Nyaora had rushed with colleagues from his normal work with an IRC ambulance team in the giant Dadaab refugee camp, some 90 kilometres (50 miles) away.
He was one of first frontline medics to enter university halls, providing first aid to both survivors and troops wounded in the heavy fighting.
"We were giving first aid during the fighting - and there were soldiers being shot right in front of us, as well as the casualties among the hostages," the 32-year old Kenyan told AFP, his voice trembling.
"Then when we went into the halls, it was too horrible, too awful to imagine, and yet we saw it," he said.
"Everyone seemed dead, but then as we talked, some students who had been hidden for hours came out - some from wardrobes, others from the ceiling, and then others who had lain down with the dead, covered in blood, hidden among their friends who had been killed."
 
Making women 'swim in blood'

He described how he witnessed three women apparently dead, covered head to toe entirely in blood but in fact physically unharmed, pick themselves up from a pile of corpses.

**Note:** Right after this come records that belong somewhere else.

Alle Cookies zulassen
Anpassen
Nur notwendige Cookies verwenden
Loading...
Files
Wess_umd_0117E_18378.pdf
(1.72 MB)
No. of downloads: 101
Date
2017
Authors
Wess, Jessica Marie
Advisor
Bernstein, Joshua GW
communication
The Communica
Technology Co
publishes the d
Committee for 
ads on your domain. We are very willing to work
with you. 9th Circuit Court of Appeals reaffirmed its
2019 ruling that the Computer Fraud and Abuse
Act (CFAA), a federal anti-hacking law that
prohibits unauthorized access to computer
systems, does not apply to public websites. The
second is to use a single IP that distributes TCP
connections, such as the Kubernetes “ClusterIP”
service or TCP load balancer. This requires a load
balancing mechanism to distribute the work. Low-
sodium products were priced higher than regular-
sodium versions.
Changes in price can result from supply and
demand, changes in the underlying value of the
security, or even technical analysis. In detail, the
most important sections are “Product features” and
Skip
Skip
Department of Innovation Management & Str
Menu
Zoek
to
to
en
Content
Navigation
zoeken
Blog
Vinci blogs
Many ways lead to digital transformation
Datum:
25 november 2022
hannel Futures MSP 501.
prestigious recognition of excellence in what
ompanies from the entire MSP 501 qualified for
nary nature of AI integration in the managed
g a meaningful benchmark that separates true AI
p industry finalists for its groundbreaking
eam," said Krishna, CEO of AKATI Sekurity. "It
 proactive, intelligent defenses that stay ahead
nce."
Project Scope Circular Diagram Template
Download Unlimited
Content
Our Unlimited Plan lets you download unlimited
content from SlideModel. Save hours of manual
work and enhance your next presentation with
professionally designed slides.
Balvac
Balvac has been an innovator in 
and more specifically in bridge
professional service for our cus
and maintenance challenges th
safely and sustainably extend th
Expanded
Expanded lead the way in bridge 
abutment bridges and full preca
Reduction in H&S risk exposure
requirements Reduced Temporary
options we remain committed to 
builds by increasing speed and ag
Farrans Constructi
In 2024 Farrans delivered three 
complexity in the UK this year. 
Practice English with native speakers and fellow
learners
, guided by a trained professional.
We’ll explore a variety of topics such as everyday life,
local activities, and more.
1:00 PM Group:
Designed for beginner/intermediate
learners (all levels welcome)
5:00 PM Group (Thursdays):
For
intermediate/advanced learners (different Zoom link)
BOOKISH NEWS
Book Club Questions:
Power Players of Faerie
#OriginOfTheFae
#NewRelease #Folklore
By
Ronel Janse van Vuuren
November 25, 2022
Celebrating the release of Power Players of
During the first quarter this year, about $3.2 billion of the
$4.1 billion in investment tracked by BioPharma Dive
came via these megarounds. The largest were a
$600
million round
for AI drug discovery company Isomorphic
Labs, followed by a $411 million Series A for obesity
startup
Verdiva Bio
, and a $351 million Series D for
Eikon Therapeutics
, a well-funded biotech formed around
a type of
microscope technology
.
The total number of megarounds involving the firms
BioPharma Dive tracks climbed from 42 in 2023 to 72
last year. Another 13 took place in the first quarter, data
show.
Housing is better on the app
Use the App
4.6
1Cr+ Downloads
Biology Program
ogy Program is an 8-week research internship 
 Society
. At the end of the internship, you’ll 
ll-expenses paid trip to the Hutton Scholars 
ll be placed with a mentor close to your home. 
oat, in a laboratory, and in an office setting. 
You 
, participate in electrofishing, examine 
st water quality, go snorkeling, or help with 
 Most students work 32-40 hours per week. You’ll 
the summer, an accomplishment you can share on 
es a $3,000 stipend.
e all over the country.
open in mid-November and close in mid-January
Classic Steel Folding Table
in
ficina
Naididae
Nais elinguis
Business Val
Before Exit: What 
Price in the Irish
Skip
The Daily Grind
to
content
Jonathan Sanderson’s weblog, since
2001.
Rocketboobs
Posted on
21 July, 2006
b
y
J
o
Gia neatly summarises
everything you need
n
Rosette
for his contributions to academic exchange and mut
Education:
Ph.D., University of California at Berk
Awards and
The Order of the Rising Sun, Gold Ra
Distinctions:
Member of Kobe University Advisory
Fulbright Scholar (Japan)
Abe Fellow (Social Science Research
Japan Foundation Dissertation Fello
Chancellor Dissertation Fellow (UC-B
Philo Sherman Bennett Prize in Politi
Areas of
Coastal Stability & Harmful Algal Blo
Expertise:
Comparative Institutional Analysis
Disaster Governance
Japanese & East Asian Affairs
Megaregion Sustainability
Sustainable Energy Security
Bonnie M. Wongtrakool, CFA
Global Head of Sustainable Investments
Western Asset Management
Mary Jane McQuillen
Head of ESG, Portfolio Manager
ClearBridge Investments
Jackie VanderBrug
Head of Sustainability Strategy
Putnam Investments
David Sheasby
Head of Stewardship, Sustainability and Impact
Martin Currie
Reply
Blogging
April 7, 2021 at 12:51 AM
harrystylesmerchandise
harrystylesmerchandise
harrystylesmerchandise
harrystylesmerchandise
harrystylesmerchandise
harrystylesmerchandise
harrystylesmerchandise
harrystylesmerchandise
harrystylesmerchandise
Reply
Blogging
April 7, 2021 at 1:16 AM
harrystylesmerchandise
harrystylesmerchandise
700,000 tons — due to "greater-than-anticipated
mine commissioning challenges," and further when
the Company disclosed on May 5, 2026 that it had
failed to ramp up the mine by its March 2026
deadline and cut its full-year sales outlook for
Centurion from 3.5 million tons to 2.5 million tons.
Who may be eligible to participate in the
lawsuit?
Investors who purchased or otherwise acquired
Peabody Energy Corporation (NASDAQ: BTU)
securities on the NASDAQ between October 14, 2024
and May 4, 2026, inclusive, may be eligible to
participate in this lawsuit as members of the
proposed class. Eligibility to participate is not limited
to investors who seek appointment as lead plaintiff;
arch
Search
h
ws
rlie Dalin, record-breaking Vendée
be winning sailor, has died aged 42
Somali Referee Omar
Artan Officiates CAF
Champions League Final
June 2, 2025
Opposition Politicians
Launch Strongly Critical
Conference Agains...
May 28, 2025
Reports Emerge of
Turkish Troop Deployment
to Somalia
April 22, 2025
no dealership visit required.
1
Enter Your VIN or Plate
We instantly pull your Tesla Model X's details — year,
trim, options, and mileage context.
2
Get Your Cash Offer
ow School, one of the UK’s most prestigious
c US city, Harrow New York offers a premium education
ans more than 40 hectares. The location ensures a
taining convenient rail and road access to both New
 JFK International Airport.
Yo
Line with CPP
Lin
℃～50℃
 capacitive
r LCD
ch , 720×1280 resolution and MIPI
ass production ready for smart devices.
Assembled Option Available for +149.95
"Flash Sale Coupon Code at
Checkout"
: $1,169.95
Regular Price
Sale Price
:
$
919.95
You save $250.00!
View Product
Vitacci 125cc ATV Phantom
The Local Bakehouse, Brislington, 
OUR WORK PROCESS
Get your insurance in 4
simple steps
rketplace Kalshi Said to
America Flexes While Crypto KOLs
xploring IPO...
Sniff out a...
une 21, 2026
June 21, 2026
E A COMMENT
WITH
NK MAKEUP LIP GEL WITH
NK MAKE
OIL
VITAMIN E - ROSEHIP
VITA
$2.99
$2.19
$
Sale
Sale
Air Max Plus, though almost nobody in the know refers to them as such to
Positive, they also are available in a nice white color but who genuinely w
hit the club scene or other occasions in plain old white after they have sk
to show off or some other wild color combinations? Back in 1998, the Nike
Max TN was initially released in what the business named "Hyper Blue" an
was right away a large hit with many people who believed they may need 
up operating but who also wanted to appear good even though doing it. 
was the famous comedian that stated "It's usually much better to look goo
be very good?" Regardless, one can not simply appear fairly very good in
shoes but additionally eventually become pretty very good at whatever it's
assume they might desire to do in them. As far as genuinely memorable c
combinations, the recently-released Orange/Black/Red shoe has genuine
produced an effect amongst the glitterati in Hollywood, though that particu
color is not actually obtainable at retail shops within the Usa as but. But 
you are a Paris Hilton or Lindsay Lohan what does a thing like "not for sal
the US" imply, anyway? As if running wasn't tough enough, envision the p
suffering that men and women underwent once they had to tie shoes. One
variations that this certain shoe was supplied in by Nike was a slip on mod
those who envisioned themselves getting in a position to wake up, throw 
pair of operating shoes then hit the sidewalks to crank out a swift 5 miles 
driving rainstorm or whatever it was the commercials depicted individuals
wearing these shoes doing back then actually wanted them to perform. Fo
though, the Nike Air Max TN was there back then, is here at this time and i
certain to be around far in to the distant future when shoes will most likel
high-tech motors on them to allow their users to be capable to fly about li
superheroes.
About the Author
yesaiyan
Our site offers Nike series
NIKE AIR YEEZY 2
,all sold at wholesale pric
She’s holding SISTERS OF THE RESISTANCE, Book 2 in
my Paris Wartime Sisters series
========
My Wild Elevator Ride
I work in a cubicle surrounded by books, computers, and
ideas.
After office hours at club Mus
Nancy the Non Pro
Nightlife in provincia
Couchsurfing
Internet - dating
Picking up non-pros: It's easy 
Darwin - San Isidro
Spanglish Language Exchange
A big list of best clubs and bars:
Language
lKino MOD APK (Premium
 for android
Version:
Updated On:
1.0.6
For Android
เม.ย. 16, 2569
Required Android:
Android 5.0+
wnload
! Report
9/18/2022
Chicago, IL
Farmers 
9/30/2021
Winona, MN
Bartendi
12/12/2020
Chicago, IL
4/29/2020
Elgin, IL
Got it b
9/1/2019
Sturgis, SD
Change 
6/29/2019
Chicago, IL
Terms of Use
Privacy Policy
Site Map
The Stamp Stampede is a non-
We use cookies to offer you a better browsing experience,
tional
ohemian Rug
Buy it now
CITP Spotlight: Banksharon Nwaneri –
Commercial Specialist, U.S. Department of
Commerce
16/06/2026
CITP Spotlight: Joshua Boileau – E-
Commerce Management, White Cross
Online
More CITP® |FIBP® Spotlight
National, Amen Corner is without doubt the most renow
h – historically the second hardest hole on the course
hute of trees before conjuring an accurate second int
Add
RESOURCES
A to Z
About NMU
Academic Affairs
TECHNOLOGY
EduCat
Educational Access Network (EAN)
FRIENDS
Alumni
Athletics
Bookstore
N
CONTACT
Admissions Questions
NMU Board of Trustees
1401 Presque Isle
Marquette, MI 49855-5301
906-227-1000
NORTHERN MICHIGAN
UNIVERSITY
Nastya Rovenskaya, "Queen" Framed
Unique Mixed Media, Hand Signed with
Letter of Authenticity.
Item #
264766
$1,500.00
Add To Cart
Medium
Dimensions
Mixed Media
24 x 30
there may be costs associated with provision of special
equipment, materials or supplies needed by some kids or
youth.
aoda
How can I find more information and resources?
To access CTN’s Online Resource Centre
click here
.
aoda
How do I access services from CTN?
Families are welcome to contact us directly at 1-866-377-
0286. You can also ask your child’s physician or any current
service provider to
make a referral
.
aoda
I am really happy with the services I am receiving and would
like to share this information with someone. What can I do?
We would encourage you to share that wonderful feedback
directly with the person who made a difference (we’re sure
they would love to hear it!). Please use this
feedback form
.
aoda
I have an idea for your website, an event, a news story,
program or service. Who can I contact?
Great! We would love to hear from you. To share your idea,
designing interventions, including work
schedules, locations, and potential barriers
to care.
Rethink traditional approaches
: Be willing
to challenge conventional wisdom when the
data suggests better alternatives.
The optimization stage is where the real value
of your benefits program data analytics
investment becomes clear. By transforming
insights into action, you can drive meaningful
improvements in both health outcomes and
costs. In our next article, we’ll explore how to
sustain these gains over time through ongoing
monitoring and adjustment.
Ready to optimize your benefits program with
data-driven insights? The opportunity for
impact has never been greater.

"The ladies said the gunmen had screamed out in Swahili as they shot the men: 'We have come to be kill and be killed,'" Nyaora said.
"Then they told the women to 'swim in the blood'", as though they were making fun of them, playing games and apparently enjoying the killing, he said, before moving on after apparently forgetting to shoot them too.
Amuna Geoffreys, a second year teaching student, was at a Christian prayer meeting when the shooting began, running to hide in a bush. But he could hear the chilling threats of the gunmen talking to colleagues just inside through a window.
As Geoffreys lay in terrified silence, the gunmen inside made his friends call their parents, to blame their imminent deaths on President Uhuru Kenyatta for having Kenyan troops in Somalia fighting the Shebab.
"The killers demanded people to call home and then say: We are dying, because Uhuru has remained defiant to stay in Somalia'", he said.
"After they called their parents, there were shots, and then silence," he said.